Is the software architecture model in the code?

The code is often cited as the "single point of truth", but why isn't a description of the architecture in the code? Let's look at this in the context of the C4 model.

1. System Context

A good starting point for describing a software system is to draw a system context diagram. This shows the system in question along with the key types of user (e.g. actors, roles, personas, etc) and system dependencies. Is it possible to get this information from the code? The answer is, "not really".

  • Users: In theory, we should be able to get a list of user roles from the code. For example, many software systems will have some security configuration that describes the various user roles, Active Directory groups, etc and the parts of the system that such users have access too. The implementation details will differ from codebase to codebase and technology to technology, but in theory this information is available somewhere in the absence of an explicit list of user types.
  • System dependencies: The list of system dependencies is a little harder to extract from a codebase. Again, we can scrape security configuration to identify links to systems such as LDAP and Active Directory. We could also search the codebase for links to known libraries, APIs and service endpoints (e.g. URLs), and make the assumption that these are system dependencies. But what about those system interactions that are done by copying a file to a network share? This sounds archaic, but it still happens. Understanding inbound dependencies is also tricky.

2. Containers

The next level in the C4 model is a container diagram that shows the various web applications, mobile apps, databases, file systems, standalone applications, etc and how they interact to form the overall software system. Again, some of this information will be present, in one form or another, in the codebase. For example, you could scrape this information from:

  • IDE project files: Information about executable artifacts (and therefore containers) could in theory be extracted from IntelliJ IDEA project files, Microsoft Visual Studio solution files, Eclipse workspaces, etc.
  • Build scripts: Automated build scripts (e.g. Ant, Maven, Gradle, MSBuild, etc) typically generate executable artifacts or have module definitions that can again be used to identify containers.
  • Infrastructure provisioning and deployment scripts: Infrastructure provisioning and deployment scripts (e.g. Puppet, Chef, Vagrant, Docker, etc) will probably result in deployable units, which can again be identified and this information used to create the containers model.

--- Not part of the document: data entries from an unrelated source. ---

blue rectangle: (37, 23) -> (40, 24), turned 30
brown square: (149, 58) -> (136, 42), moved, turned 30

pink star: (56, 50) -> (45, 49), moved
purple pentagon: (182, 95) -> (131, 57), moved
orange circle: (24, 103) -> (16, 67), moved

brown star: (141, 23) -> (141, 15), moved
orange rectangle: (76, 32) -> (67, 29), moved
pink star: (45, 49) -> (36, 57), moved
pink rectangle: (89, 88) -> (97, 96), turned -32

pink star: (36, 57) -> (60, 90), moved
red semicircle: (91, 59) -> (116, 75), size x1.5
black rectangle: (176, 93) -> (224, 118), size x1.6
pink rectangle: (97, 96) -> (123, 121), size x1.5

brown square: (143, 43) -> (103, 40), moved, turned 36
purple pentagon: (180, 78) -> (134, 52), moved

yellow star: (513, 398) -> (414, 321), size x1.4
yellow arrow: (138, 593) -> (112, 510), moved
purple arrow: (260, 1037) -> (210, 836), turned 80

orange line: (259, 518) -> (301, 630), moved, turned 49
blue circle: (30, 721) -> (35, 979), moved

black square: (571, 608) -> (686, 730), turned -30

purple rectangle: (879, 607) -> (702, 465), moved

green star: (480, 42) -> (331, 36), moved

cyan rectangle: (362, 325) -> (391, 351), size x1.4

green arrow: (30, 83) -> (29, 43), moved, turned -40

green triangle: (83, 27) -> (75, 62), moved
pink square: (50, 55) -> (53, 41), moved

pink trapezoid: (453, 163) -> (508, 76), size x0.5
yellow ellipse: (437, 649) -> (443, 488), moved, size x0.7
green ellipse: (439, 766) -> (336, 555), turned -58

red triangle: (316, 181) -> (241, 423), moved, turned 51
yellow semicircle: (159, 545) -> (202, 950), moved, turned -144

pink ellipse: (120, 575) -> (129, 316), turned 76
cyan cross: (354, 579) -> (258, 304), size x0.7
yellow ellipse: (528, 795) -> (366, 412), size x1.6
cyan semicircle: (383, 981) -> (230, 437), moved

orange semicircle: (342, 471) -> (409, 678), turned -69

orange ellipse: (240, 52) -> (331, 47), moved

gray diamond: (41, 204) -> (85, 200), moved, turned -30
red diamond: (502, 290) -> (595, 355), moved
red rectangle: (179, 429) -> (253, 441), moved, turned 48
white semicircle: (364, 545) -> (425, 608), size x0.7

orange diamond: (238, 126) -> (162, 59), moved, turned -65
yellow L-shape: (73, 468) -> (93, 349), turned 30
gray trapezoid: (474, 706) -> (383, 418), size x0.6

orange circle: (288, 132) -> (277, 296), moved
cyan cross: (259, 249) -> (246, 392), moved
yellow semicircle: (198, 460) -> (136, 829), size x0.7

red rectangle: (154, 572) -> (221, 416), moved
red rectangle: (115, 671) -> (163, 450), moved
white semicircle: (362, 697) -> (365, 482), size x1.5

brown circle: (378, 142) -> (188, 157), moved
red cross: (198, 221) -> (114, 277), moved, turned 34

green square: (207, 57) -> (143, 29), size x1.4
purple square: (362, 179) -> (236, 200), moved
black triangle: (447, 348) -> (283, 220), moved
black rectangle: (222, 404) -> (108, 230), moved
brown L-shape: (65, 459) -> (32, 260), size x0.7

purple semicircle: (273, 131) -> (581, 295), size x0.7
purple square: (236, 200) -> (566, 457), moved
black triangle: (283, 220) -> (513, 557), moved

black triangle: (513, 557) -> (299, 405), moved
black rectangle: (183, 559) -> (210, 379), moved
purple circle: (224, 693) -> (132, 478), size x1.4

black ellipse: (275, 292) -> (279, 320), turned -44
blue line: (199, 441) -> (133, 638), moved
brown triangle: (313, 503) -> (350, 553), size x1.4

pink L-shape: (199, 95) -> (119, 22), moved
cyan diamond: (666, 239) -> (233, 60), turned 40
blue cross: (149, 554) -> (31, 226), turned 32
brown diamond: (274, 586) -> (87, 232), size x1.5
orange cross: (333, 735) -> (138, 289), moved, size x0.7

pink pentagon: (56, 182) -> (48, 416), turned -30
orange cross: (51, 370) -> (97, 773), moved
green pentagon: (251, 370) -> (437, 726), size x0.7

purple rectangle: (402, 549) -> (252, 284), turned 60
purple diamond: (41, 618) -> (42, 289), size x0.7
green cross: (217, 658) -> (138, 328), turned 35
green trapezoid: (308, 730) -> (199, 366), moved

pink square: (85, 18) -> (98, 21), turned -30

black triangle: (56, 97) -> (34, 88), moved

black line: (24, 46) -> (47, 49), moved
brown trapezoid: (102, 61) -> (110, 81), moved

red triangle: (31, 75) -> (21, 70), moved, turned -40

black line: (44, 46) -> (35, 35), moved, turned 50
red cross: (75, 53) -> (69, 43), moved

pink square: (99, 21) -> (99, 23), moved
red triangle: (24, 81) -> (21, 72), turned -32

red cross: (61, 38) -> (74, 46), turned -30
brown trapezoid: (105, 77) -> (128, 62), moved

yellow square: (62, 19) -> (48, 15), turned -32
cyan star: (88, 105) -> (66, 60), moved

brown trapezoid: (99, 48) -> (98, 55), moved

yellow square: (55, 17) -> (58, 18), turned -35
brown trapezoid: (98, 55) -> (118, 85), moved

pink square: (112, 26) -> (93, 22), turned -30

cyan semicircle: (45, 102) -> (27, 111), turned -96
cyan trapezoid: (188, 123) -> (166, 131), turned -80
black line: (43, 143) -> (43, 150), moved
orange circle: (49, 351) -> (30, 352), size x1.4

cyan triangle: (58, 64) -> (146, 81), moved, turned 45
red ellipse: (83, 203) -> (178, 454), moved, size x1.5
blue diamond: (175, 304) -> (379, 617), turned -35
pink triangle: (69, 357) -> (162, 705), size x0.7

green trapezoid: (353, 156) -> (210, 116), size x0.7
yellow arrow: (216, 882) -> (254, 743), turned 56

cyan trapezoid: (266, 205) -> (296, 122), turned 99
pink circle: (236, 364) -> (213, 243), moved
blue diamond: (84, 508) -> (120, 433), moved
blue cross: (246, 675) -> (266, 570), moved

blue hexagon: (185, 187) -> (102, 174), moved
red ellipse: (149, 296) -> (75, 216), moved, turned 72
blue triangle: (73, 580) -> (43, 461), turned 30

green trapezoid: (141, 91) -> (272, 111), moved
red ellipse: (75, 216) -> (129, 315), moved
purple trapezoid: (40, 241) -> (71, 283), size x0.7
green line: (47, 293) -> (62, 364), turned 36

Extracting information from such sources is useful if you have a microservices architecture with hundreds of separate containers but, if you simply have a web application talking to a database, it may be easier to explicitly define this rather than going to the effort of scraping it from the code.

3. Components

The third level of the C4 model is a component diagram. Since even a relatively small software system may consist of a large number of components, this is a level that we certainly want to automate. But it turns out that even this is tricky. Usually there's a lack of an architecturally-evident coding style, which means you get a conflict between the software architecture model and the code. This is particularly true in older systems where the codebase lacks modularity and looks like a sea of thousands of classes interacting with one another. Assuming that there *is* some structure to the code, "components" can be extracted using a number of different approaches, depending on the codebase and the degree to which an architecturally-evident coding style has been adopted:

  • Metadata: The simplest approach is to annotate the architecturally significant elements in the codebase and extract them automatically. Examples include finding Java classes with specific annotations or C# classes with specific attributes. These could be your own annotations or those provided by a framework such as Spring (e.g. @Controller, @Service, @Repository, etc), Java EE (e.g. @EJB, @MessageDriven, etc) and so on.
  • Naming conventions: If no metadata is present in the code, often a naming convention will have been consciously or unconsciously adopted that can assist with finding those architecturally significant code elements. For example, finding all classes where the name matches "xxxService" or "xxxRepository" may do the trick.
  • Packaging conventions: Alternatively, perhaps each sub-package or sub-namespace (e.g. represents a component.
  • Module systems: If a module system is being used (e.g. OSGi), perhaps each of the module bundles represents a component.
  • Build scripts: Similarly, build scripts often create separate modules/JARs/DLLs from a single codebase and perhaps each of these represents a component.

Auto-generating the software architecture model

Ideally, we should auto-generate as much of the software architecture model as possible from the code, but this isn't currently realistic because most codebases don't include enough information about the software architecture to be able to do this effectively. Another approach is to extract and supplement.